CANTANDO O CONTO #018 – Há Carne

em
Texto, Locução e Edição de Anderson Shon

Hoje, eu sorri, sorri e olhei para meu filho, ele também estava sorrindo, pois aquele ritual dominical que precede a chegada da segunda, veio com uma notícia perdida entre o turbilhão de más notícias reais e más notícias disfarçadas. Nossa família não era grande, um omelete com dois ovos e raspas de cenoura ralada era o suficiente para uma refeição noturna, que às vezes vinha acompanhado de um suco em pó ou de reclamações. Mas dessa vez, não, dessa vez o silêncio para que alguém pudesse aumentar a televisão sem que aquilo parecesse uma atitude mal educada era o que poderíamos fazer diante daquela notícia.

Não era meio dia, na verdade, já estava mais próximo da meia noite, o galo de Exú estava começando a fazer o gargarejo e aquecendo a voz. Talvez por isso o alívio de uma TV que nos pudesse dizer sobre algo bom. Ninguém estava estendido no chão com sangue por todo lado e  a tv ofuscando somente um corpo coberto por uma saco preto ou um corpo preto coberto por um saco. Não são também as matérias de sexta que insistem em falar sobre prisões e como a superlotação é desumana, mas no dia seguinte entendemos que o habeas corpus não escolhe corpos que julga inábeis.

A comédia do subemprego escolhe cabelos, cores, trejeitos que alguém olha e consegue pensar “acho que isso dá uma boa piada”. Queria, uma vez só, me colocar no lugar desse pensamento, por que quando chego no trabalho, um dos meus medos é vir alguém da impressa querendo fingir que meu problema não é só a pauta do dia e, no outro dia, criar uma matéria sobre a forma mais fácil de dobrar uma camisa social ou como sofás com garrafa pet podem ser funcionais.
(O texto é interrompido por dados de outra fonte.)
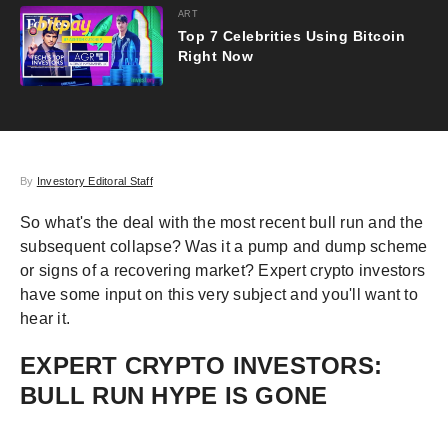
ART
Top 7 Celebrities Using Bitcoin
Right Now
By
Investory Editoral Staff
So what's the deal with the most recent bull run and the
subsequent collapse? Was it a pump and dump scheme
or signs of a recovering market? Expert crypto investors
have some input on this very subject and you'll want to
hear it.
EXPERT CRYPTO INVESTORS:
BULL RUN HYPE IS GONE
Os jornais da banca não são diferentes, insistem numa linguagem tão distante que imagino que não sejam feitos pra gente.

– Mamãe, isso é verdade? – Meu filho me olhava apontando pra TV. Apesar da certeza de que ele havia escutado e entendido tudo, percebi que ele queria um beliscão de realidade, só para não gastar alegria em um mero sonho. A questão é que eu tinha desaprendido a arte de ser otimista, ser otimista por aqui não é fácil, tá ligado? O último otimista tentou mudar tudo com a sutileza das palavras, depois com a bravura do braço erguido e, por final, pegou em armas. Nunca mais foi visto… e nada mudou, a não ser a sua ausência e a evidência de que tentar mudar o sistema é como chegar num açougue e com um cartaz pró veganismo.

Eu precisava dizer algo pro meu menino, algo que ao mesmo tempo não tirasse sua esperança e que não criasse uma ilusão. Ser mãe negra é rezar até quando o filho só vai ali comprar o pão e ao vê-lo voltar, exercer a mesma gratidão de quem foi à guerra e voltou sem nenhum arranhão. Aquela notícia mudava tudo teoricamente, mas era um passo e as sandálias, sapatos, saltos, só são movimentados com passos.

– Sim, filho, é verdade. – Sorrimos juntos e aumentamos ainda mais a TV…

-Boa noite telespectadoras e telespectadores, está proibida a venda de carne.